Risk Factors for Melanoma of the Eye Identified

You hear “melanoma” and think of skin cancer…but you may not know that 5% of melanomas (about 8,000 diagnosed new cases a year) occur in the eye. As with skin melanoma, uveal (eye) melanoma is deadly if not caught early. Unfortunately it’s not easy to spot the warning signs. To this end, researchers recently pinpointed several risk factors for uveal melanoma, including a few we can identify on our own and others that can be detected only by a qualified ophthalmologist during an eye exam.


Neil Shulman, MD, an associate professor of internal medicine at Emory University School of Medicine and coauthor of Your Body’s Red Light Warning Signals: Medical Tips That May Save Your Life, told me that the challenge with uveal melanoma is that there usually are no easily detectable symptoms in the early stages of the disease, unless the cancer forms in a location in the back of the eye, where it may cause noticeable visual disturbances. Fortunately, if the cancer is caught before it metastasizes, more than 90% of patients can be helped with radiation therapy, although some end up with impaired vision.  If the melanoma has spread, prognosis is poor.

As with your skin, too much unprotected time in the sun can cause melanoma in your eyes, and the very same physical traits that raise your risk for skin melanoma also may put you at risk for uveal melanoma. In a meta-analysis to determine the strength of association, a group of researchers led by Ezekiel Weis, MD, at the Harvard School of Public Health in Boston, compared people with and without these risk factors. They learned that those with atypical moles are 2.8 times more likely to develop uveal melanoma…those with common moles had 1.7 times greater risk…and people with iris nevi (nonmalignant hyper-pigmentation spots on the iris) were 1.5 times more likely to develop uveal melanoma. Freckles were a weak but statistically significant predictor. The study appeared in the March issue of Ophthalmology.


Recently, Carol L. Shields, MD, ophthalmologist at the Wills Eye Institute at Thomas Jefferson University in Philadelphia, and her colleagues conducted a retrospective analysis of 2,514 eyes to identify factors that would help predict which choroidal nevi (precancerous moles inside the eye) will transform and grow into choroidal melanoma, the type that accounts for 95% of uveal melanomas. Using multivariate analysis, the researchers identified seven factors (traits) that predict the growth of choroidal nevi into melanoma, most of which can only be detected by an eye doctor using sophisticated equipment:

  • Tumor thickness greater than 2 mm
  • Subretinal fluid
  • Symptoms (flashes, floaters, blurred vision or other visual field defects)
  • Orange pigment
  • Tumor margin near the optic disc
  • Ultrasonographic hollowness
  • Absence of a surrounding halo

A person whose nevus has one or two of these traits has a three times greater risk that it will turn into melanoma, compared with a nevus that has none. The risk increases to fivefold for nevi with three or four traits…to ninefold with five or six traits…and to 21-fold if all seven are present.

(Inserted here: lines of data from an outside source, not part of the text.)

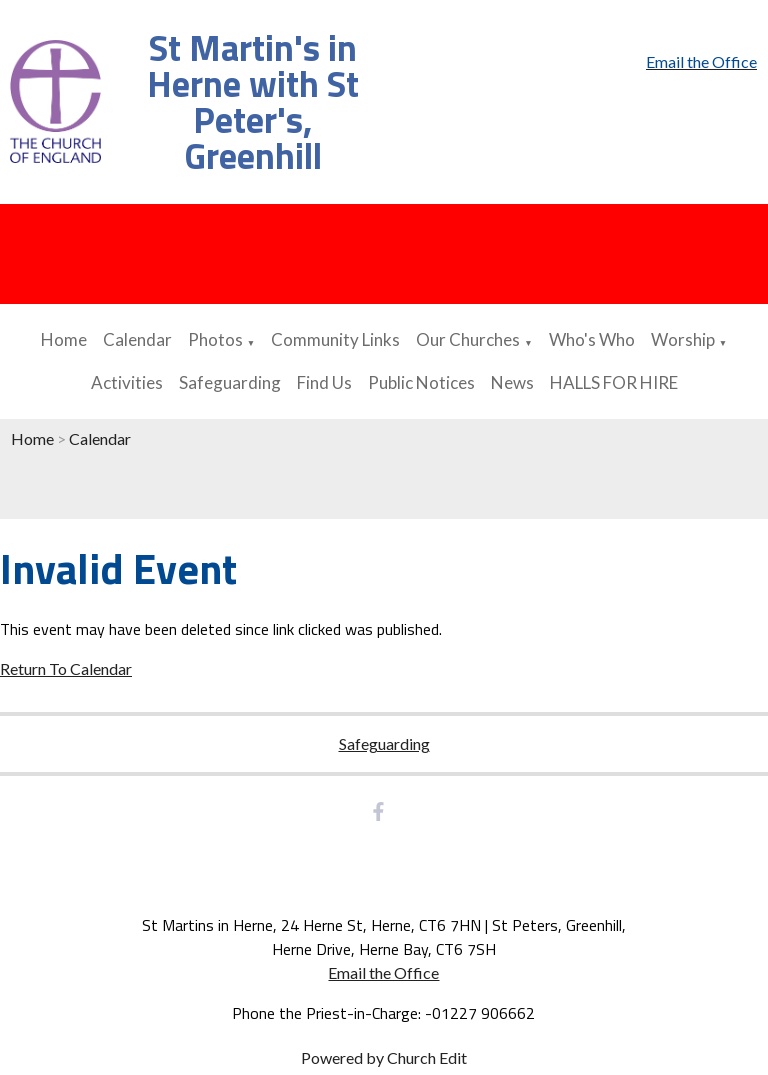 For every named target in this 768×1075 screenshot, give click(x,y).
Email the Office (383, 972)
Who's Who (592, 339)
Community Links (335, 339)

Visual impairment is the only trait a person would notice without an eye exam from a qualified ophthalmologist. If a melanoma is suspected, an ultrasound of the eye or a biopsy can confirm the diagnosis. Most cases of uveal melanoma can be treated with radiation—however, in certain cases, surgery of the affected portion of the eye may be required. Unfortunately, there usually is some permanent loss of vision.


The average age at diagnosis is 55. If you are over 40, Dr. Shields recommends getting screened for uveal melanoma with an annual dilated retinal examination performed by a qualified eye-care professional. Those under 40 should have it every two years—and anyone and everyone who notices vision changes such as blurring, flashes or floaters, or the presence of a dark spot, a nevus or something that looks like a freckle in the eye itself should get it checked immediately.

Finally, limit your eyes’ exposure to strong sunlight by avoiding the sun in the middle of the day (when the sun is strongest) and by wearing UV-protection sunglasses when outdoors. “Good sense with clinical protection from chronic sun exposure is advised not just for the skin but for the eyes,” advises Dr. Shields.